The Pirahã research participants help shed light on how number words work in the languages that have them. Number words supply individuals with a way to remember quantity and compare it between different kinds of objects at different times and places. Without these words, remembering and carrying out such comparisons is hard—hard enough that many people find the exercise pointless.
“[N]umbers may be better thought of as an invention: A cognitive technology for representing, storing, and manipulating the exact cardinalities of sets.”—Michael Frank and coworkers
In that more limited sense, Whorf had the right idea about numbers. Seeing five nuts on a table is a different experience than taking five nuts out of a can. Living five days is a different experience than meeting five people, or collecting five rocks. There are some disadvantages to locking yourself in to the idea that the same number must always be alike. In a foraging society, feeding seven people for one meal may not be a very different social act from feeding eight people, and neither shares much with the act of feeding one person for seven meals.

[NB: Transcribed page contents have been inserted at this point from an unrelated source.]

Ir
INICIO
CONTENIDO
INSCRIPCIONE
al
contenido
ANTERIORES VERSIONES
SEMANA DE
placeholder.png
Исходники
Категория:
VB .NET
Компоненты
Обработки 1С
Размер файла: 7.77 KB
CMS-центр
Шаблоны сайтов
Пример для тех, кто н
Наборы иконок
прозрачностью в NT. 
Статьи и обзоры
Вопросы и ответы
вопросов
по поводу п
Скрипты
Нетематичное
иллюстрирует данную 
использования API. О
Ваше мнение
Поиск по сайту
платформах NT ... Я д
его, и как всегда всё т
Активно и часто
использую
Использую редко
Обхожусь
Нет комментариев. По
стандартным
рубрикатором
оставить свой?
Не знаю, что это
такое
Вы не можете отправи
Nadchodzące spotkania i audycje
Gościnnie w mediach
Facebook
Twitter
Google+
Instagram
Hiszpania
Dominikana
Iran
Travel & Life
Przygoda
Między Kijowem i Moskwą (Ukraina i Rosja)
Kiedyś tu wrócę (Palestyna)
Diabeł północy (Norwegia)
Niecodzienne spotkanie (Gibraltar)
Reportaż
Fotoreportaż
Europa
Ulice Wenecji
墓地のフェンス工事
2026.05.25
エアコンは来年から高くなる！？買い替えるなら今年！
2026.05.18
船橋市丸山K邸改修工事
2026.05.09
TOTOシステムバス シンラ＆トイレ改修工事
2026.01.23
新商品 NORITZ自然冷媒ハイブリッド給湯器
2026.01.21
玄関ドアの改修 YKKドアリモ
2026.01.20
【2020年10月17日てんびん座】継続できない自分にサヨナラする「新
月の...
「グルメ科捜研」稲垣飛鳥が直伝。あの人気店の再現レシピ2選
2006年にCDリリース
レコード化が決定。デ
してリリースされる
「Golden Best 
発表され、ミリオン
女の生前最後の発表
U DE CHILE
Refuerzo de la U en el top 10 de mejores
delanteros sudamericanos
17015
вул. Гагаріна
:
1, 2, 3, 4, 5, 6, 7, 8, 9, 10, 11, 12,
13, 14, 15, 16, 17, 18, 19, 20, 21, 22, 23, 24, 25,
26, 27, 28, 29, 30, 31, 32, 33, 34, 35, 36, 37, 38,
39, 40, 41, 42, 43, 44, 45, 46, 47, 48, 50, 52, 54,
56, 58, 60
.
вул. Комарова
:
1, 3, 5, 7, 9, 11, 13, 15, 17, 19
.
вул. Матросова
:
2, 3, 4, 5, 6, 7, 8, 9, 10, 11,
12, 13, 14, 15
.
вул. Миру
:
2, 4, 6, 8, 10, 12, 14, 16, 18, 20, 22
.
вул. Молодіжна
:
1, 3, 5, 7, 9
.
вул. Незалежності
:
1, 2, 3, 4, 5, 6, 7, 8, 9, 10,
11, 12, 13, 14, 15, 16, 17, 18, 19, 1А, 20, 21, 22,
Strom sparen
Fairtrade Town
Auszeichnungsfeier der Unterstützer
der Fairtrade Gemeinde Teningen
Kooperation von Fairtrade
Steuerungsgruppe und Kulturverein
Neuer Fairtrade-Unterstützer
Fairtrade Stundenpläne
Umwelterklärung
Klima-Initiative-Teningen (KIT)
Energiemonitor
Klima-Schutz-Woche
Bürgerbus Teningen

In commercial societies, these distinctions start to matter in a different way. Such societies have invented ways for businesses to compare, price, and equate these different experiences. Numbers are essential to enable such comparisons.
When my children were first learning math, they used several different cognitive strategies. Early on, their mastery of number depended on counting objects, which they tracked using fingers and toes. When they got to higher numbers, they would carry out operations by envisioning imaginary fingers and toes in their heads. Later, they learned several different strategies to break up numbers and regroup or double them, allowing them to easily add and subtract two-digit numbers. As a parent it was amazing to see this process of learning unfold.
Looking at it now, each of these successive strategies reveals a different way of organizing mathematical operations. We can learn relationships between numbers that enable us to pattern large numbers to add, subtract, or carry out other operations faster or with fewer mistakes. In more traditional math curriculum, teachers and textbooks presented these different operations in a rigid order, leaving little choice about how to choose algorithms for each operation. The “new math” that so many parents decry today is an attempt to enable students to learn deeper concepts that provide greater freedom of choosing algorithms.
How do children choose? Even as adults, how do we know which methods will achieve our goals, whether they are speed, accuracy, or something else?
An extreme way of looking at these questions is that we really have no choice. Each new cognitive trick changes the way our minds work. In doing so, they change the way we experience the world—both expanding and constraining our imaginations. It takes practice and memorization, with some guidance and some reinforcement through trial-and-error. Most of us learned parts or all of this process in our schooling somewhere. There’s nothing magical about it—we just have to learn and practice the algorithms that help to escape the limits on counting and remembering sums as we go.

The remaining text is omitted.